Monsieur le ministre, mes chers collègues, cet amendement ne devrait pas vous surprendre ; il est la conséquence logique des positions que nous, sénateurs de gauche, avons prises l’année dernière à l’occasion de l’examen du projet de loi portant réforme des retraites.
Vous le savez, pour une catégorie restreinte de travailleurs, ce texte a ouvert le maintien de l’âge de départ à la retraite à soixante ans au taux plein et a posé le principe d’une contribution de la branche accidents du travail et maladies professionnelles à la branche vieillesse pour compenser le coût qui en résultera pour cette dernière.

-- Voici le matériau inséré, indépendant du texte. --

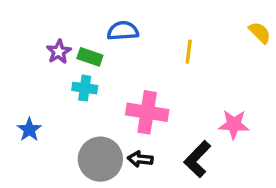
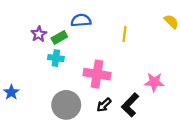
green rectangle: (90, 57) -> (59, 37), turned -49
blue star: (29, 130) -> (11, 92), moved
black arrow: (140, 159) -> (104, 105), moved, turned -49

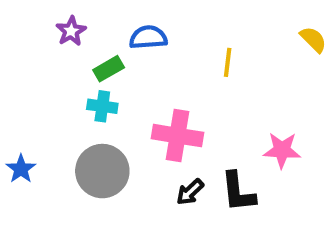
purple star: (39, 34) -> (71, 31), moved
gray circle: (66, 105) -> (102, 171), moved
black L-shape: (130, 105) -> (238, 192), turned -50

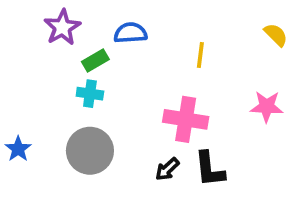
purple star: (71, 31) -> (62, 27), size x1.4
pink cross: (178, 136) -> (186, 119), moved
pink star: (282, 150) -> (267, 107), moved

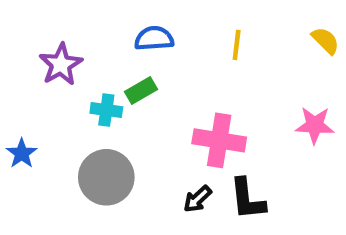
purple star: (62, 27) -> (61, 64), moved
yellow line: (200, 55) -> (237, 45), moved
green rectangle: (95, 61) -> (141, 90), moved
blue star: (18, 149) -> (22, 153), moved

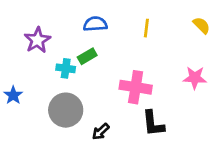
black arrow: (197, 199) -> (101, 132), moved

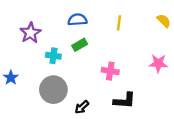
green rectangle: (87, 56) -> (80, 45), moved
pink cross: (136, 87) -> (110, 71), size x0.7
black L-shape: (153, 123) -> (124, 101), turned -80

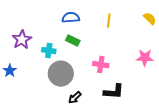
purple star: (30, 33) -> (22, 40), moved
green rectangle: (80, 45) -> (73, 41), turned 56
gray circle: (53, 90) -> (61, 74), moved

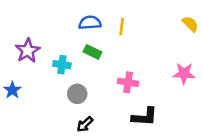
yellow line: (109, 21) -> (122, 26), moved
gray circle: (61, 74) -> (77, 94), size x0.6
black arrow: (75, 98) -> (85, 124), moved

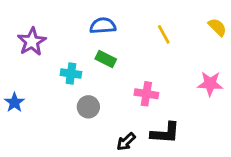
yellow line: (122, 26) -> (164, 34), moved, turned -36
purple star: (28, 51) -> (32, 42), moved
black arrow: (85, 124) -> (126, 142), moved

L’article 55 du présent PLFSS fixe donc la compensation que la branche AT-MP doit verser à la branche vieillesse du fait des départs anticipés en retraite liés à la pénibilité.
J’ai déjà fait part de mon scepticisme quant au montant de cette compensation – 110 millions d’euros qui s’ajoutent aux 35 millions d’euros votés l’année dernière –, étant donné les premiers chiffres communiqués par la CNAV : 1 338 demandes reçues et 466 attributions à la date du 19 octobre…

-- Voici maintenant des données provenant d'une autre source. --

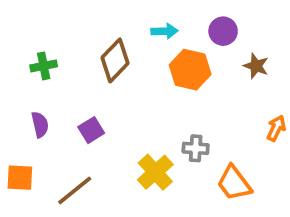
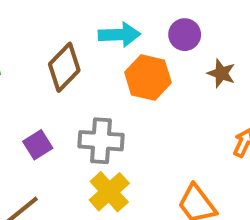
cyan arrow: (164, 31) -> (119, 35), size x1.4
gray cross: (196, 148) -> (101, 141), moved, size x1.5

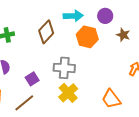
purple square: (38, 145) -> (32, 79), moved

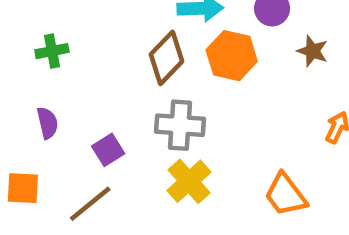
brown diamond: (46, 32) -> (167, 58), moved

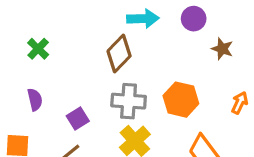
green cross: (52, 51) -> (38, 49), turned -35
orange hexagon: (232, 56) -> (181, 100), moved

Sur le fond, reconnaître la pénibilité dans la réforme de 2010 était indispensable du point de vue de l’équité. Mais, point problématique, la prise en compte de la pénibilité a été affectée de modalités de mise en œuvre particulièrement complexes et assortie de critères d’application pour le moins drastiques.
Je vous rappelle ainsi que, pour bénéficier du dispositif, l’assuré doit pouvoir justifier d’un taux d’incapacité permanente d’au moins 20 % reconnu au titre d’une maladie professionnelle ou d’un accident du travail ayant provoqué des lésions de même nature que celles qui sont indemnisées au titre d’une maladie professionnelle ; si son taux d’incapacité permanente est compris entre 10 % et 20 %, il doit alors justifier d’au moins dix-sept ans d’exposition à des facteurs de risques professionnels et doit obtenir l’avis favorable d’une commission spéciale.

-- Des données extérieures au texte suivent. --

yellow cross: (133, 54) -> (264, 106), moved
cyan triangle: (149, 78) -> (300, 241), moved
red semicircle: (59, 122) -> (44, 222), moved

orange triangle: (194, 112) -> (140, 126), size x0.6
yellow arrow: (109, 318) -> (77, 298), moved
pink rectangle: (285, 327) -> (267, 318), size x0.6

Quel parcours du combattant !
Je signale d’ailleurs que cette règle des dix-sept ans, qui figure dans le décret d’application n° 2011-353 du 30 mars 2011, n’avait jamais été évoquée lors des débats parlementaires...
Ces dispositions sont source de bien trop d’injustices pour que nous les cautionnions. En fait, en l’état, nous parlons non pas de pénibilité, mais d’invalidité, et le problème est tout autre.
C’est pour ces motifs, et non pour refuser la prise en compte de la pénibilité, bien évidemment, que la commission des affaires sociales propose la suppression de l’article 55.